Il sait être positif même sans ballon, car il est excellent sur catch and shoot que ce soit en spot up ou bien en mouvement avec une belle maitrise de son corps et une parfaite relocalisation de sa position et de ses appuis. (1,10 points/possession)

Idem en transition pour verrouiller ses chevilles et ne pas partir en avant lors qu’il doit s’arrêter, arme et lâche son bras.

Sur cette même situation, l’ex-idole de la St Georges Technical High School dans le Delaware, présente une vraie capacité de lecture pour trouver le partenaire disponible et ouvert afin d’offrir un panier facile à son équipe.

Une maturité basket et un équilibre physique à trouver.

 

Côté axe de progrès, on peut évidemment lui reprocher sa gestion du ballon et son incapacité (par séquence) à valoriser le collectif et ses coéquipiers.

 Car oui, à force de tout faire Nah’Shon Hyland en a perdu parfois le sens, ce qui a impacté ses choix et générer beaucoup de balles perdues.

En défense, il compense son physique frêle (d’où le surnom « Bones ») par son intelligence mais surtout sa longueur de bras et son envergure qui lui permettent de piquer des ballons sur les lignes de passe (presque 2 interceptions/matchs), de contester efficacement les shoots voir même de contrer son adversaire direct.

Néanmoins, il doit mettre beaucoup plus d’envie de ce côté du terrain, car il a souffert cette saison. Confirmer aussi par un body langage, un peu suspect suivant les matchs.
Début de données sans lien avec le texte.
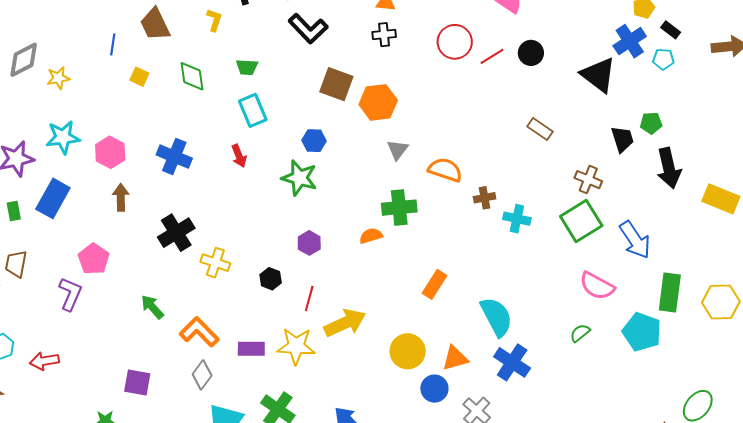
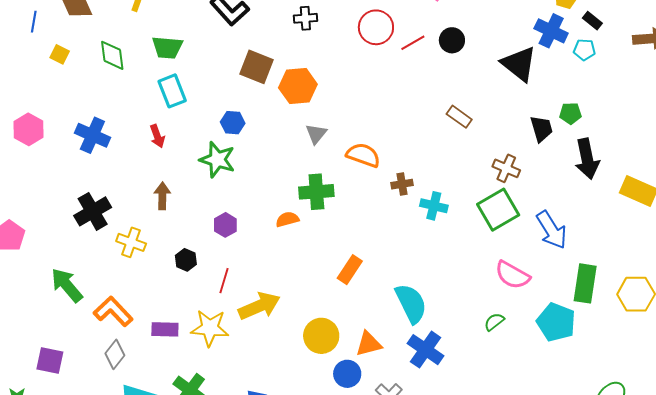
blue cross: (630, 41) -> (551, 31), turned -32
green trapezoid: (247, 67) -> (167, 47), size x1.4
brown arrow: (121, 197) -> (162, 196), moved
green arrow: (152, 307) -> (67, 285), size x1.4

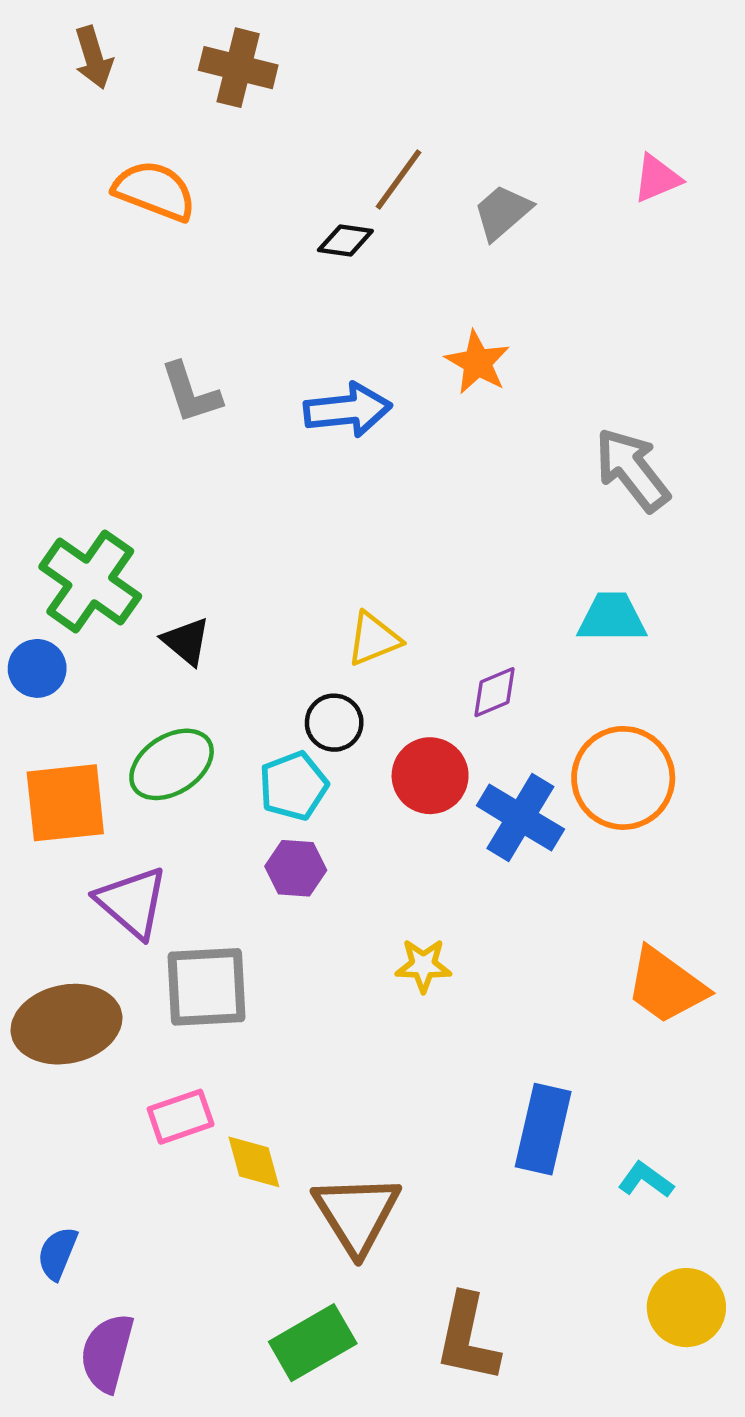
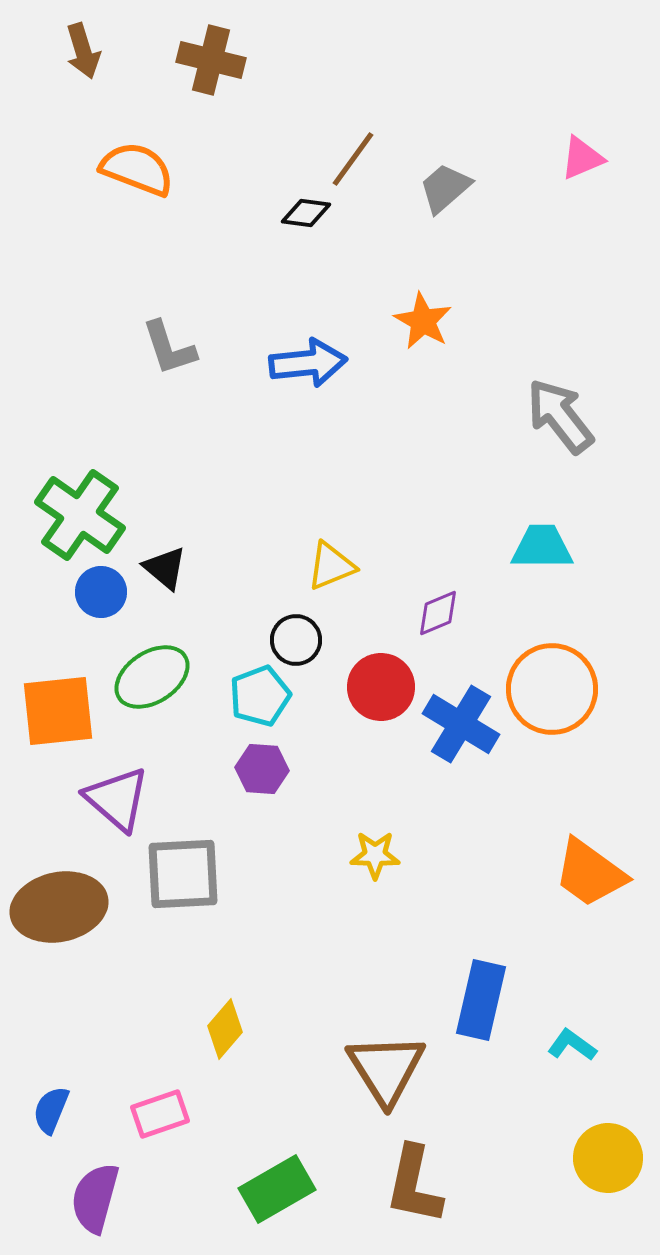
blue circle: (37, 668) -> (101, 592), moved
pink rectangle: (181, 1117) -> (160, 1114), moved
yellow diamond: (254, 1162) -> (225, 1029), turned 56
brown triangle: (357, 1214) -> (386, 1069), moved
Sur des profils rapides et plus petits, sa latéralité et ses appuis ont été mis à mal, mais également sur des profils plus costauds qui n’ont pas eu de mal à l’enfoncer au moindre contact.
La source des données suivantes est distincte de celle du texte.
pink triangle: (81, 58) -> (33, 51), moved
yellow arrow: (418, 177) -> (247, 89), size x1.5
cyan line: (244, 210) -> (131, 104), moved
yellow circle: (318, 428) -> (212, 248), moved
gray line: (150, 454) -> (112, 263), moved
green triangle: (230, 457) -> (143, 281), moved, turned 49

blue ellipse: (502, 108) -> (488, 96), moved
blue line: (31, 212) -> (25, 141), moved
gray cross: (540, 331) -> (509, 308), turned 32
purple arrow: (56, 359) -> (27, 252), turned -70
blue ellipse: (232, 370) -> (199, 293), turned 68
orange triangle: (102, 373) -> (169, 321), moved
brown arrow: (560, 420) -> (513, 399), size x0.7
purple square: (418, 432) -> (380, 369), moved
Son développement physique donc sera ultra déterminant dans sa longévité au sein de la grande ligue mais aussi dans les responsabilités et le rôle que les franchises pourront lui confier.

 

Créateur offensif cherche franchise en manque de solution.

 

Si le nom de Nah’Shon Hyland remonte progressivement aux yeux des scouts et des franchises, c’est qu’il offre un profil ultra recherché et bankable.

Son shoot d’abord, mais surtout sa capacité à s’en créer un de différentes manières et qu’importe la situation en fait automatiquement un asset non négligeable.

Peu importe ses difficultés défensives actuelles et son manque de puissance, il saura être utile avec ou sans ballon dans n’importe qu’elle 2nd unit rien que par la menace en périphérie d’un bras sur, redouté et prêt à amener du spacing.

Son histoire personnelle (tragique) l’a construit, en termes de caractère, pour le haut niveau et les exigences de travail qu’impose la NBA.

Pour les 76ers, toujours aussi peu inspiré et créatif sur la base arrière, nul doute que l’utilité d’Hyland, sur des séquences ciblées, aideraient Embiid et les siens à débloquer pas mal de situation.

Nous, on lui donne sa chance au 1er tour sans problème.